Cheney on the MTA: a compiler in which the stack also serves as a heap

 

Did he ever return? No, he never returned,

And his fate is still unlearned,

He may ride forever 'neath the streets of Boston,

He's the man who never returned.



“Charlie on the MTA”, 1949


1. Closures



One of the handy features of modern programming languages ​​is nested functions:



def bubble(arr, comp):

    def swap(i, j):
        temp = arr[i]
        arr[i] = arr[j]
        arr[j] = temp

    flag = True
    while flag:
        flag = False
        for i in range(len(arr) - 1):
            if comp(arr[i], arr[i+1]) > 0:
                swap(i, i+1)
                flag = True

      
      





This possibility itself is not new: it was already in Algol (1958) and is familiar to many from Pascal (1970). Compiling nested functions is easy: for example, the stack frame of the inner function can store a pointer to the stack frame of the outer function so that the inner function can access the parameters and local variables of the outer one. Someone may recall that the instructions enter



and leave



, which appeared in 80186 (1982), implement exactly this kind of support for nested functions (although I have never seen any compiler that did it).

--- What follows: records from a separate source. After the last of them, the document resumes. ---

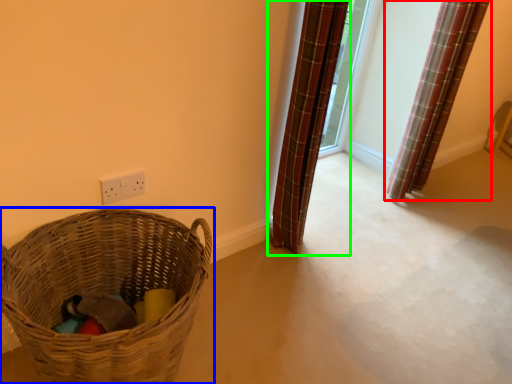 Question: Which is nearer to the curtain (highlighted by a red box)? picnic basket (highlighted by a blue box) or curtain (highlighted by a green box).

Choices:
 (A) picnic basket
 (B) curtain

Answer: (B) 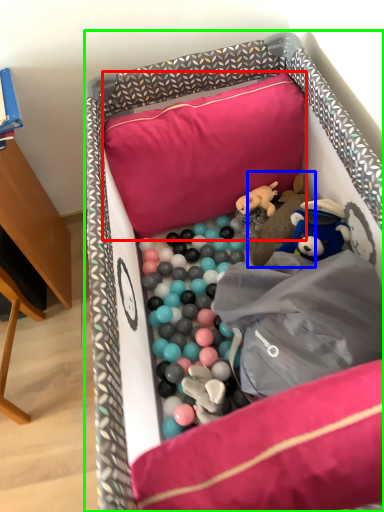 Question: Which object is positioned closest to pillow (highlighted by a red box)? Select from toy (highlighted by a blue box) and infant bed (highlighted by a green box).

Choices:
 (A) toy
 (B) infant bed

Answer: (B) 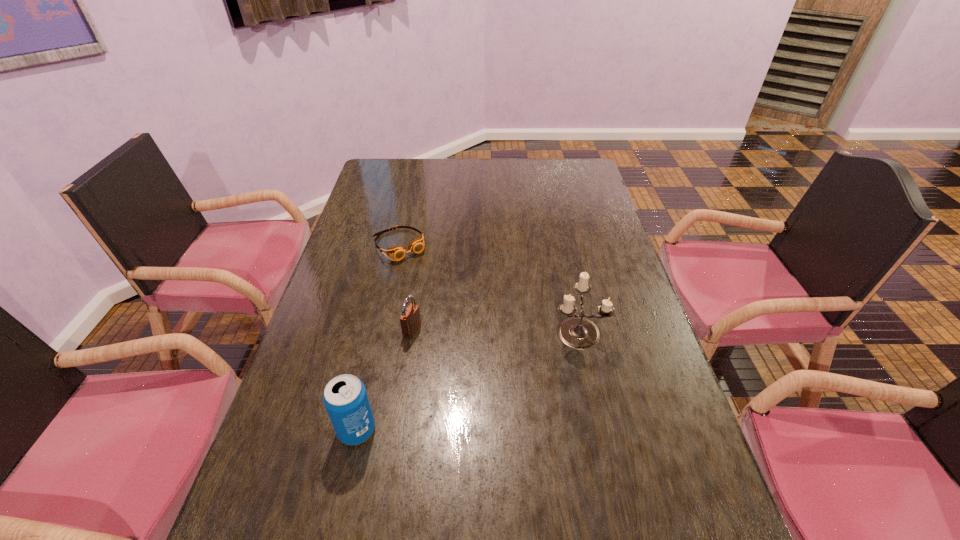 Find the location of a particular element. The width and height of the screenshot is (960, 540). vacant space on the desktop that is between the nearest object and the rightmost object and is positioned on the front-facing side of the second shortest object is located at coordinates (508, 361).

Locate an element on the screen. This screenshot has height=540, width=960. free spot on the desktop that is between the soda can and the candle holder and is positioned with the lenses facing forward on the goggles is located at coordinates click(494, 368). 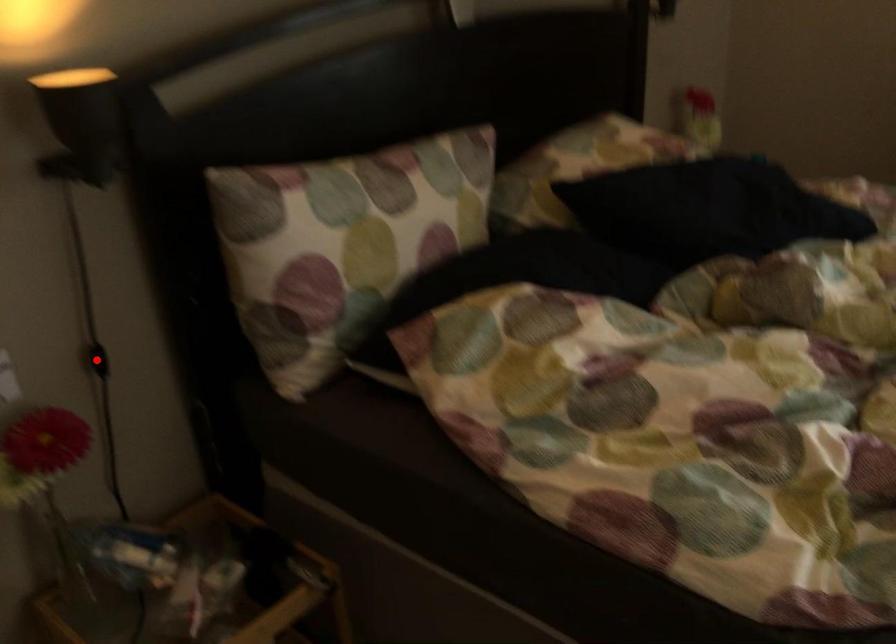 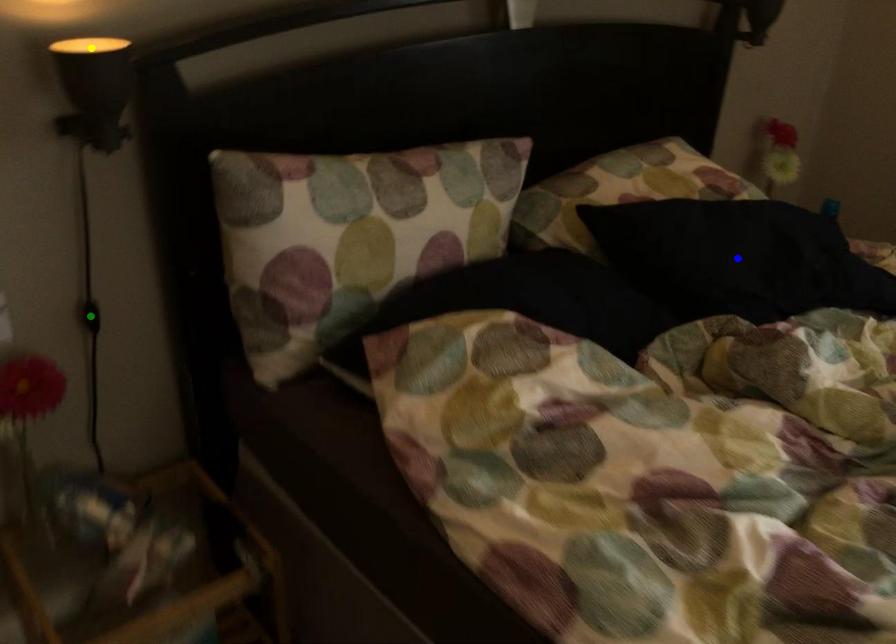 Question: I am providing you with two images of the same scene from different viewpoints. A red point is marked on the first image. You are given multiple points on the second image. Which spot in image 2 lines up with the point in image 1?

Difficulties begin if the language allows you to transfer an internal function outside of an external one:



def by_field(name):

    def comp(x, y):
        return x[name] – y[name]

    return comp

bubble(my_records, by_field("year"))

      
      





How can the inner function access the parameters and local variables of the outer after the return from the outer function has destroyed its stack frame? Somehow the inner function has to "grab" the used variables along with it; a function together with externally captured variables is called a "closure". Pascal no longer supports this; but for example, in C # 7 (2017), for this, an object is created on the heap, containing all those parameters and local variables that the internal function refers to; and calls both from it and from the external function go not to the values ​​on the stack, but to the fields of the object on the heap. Is it possible to do without this complication, and continue working with the stack - to avoid unnecessary indirect addressing and preserve the locality of calls, and not clog the data cache with jumps over the heap?



2. Continuation Passing



When compiling functional programming languages, where capturing local variables by a return function is a very common technique, the first step is to translate the entire program into a “Continuation-passing style” (CPS). function returns are replaced with an explicit callback passed to each function as an additional argument. For example, in this simple function that calculates the product of all prime numbers from 1 to n



inclusive:



def prodprimes(n):
    if n == 1:
        return 1
    elif isprime(n):
        return n * prodprimes(n-1)
    else:
        return prodprimes(n-1)

      
      





- prodprimes



different return addresses are implicitly transferred to two calls . If these addresses are designated as j



and h



, and the return address is passed as an explicit argument c



, then the entire transfer of control can be made explicit:



def prodprimes(n, c):
    if n == 1:
        c(1)
    else:
        def k(b):
            if b:
                def j(p):
                    c(n * p)
                prodprimes(n-1, j)
            else:
                def h(q):
                    c(q)
                prodprimes(n-1, h)
        isprime(n, k)

      
      





In CPS, there is no difference between calling a function and returning a value from a function - both are abstracted as "pass a value to a specified address." This technique has been used by most Scheme compilers since the very first (1975); a whole book "Compiling with Continuations" (1992) is devoted to him, from where the above example is taken. More recently, a similar style of programming has become popular under the name “promises”.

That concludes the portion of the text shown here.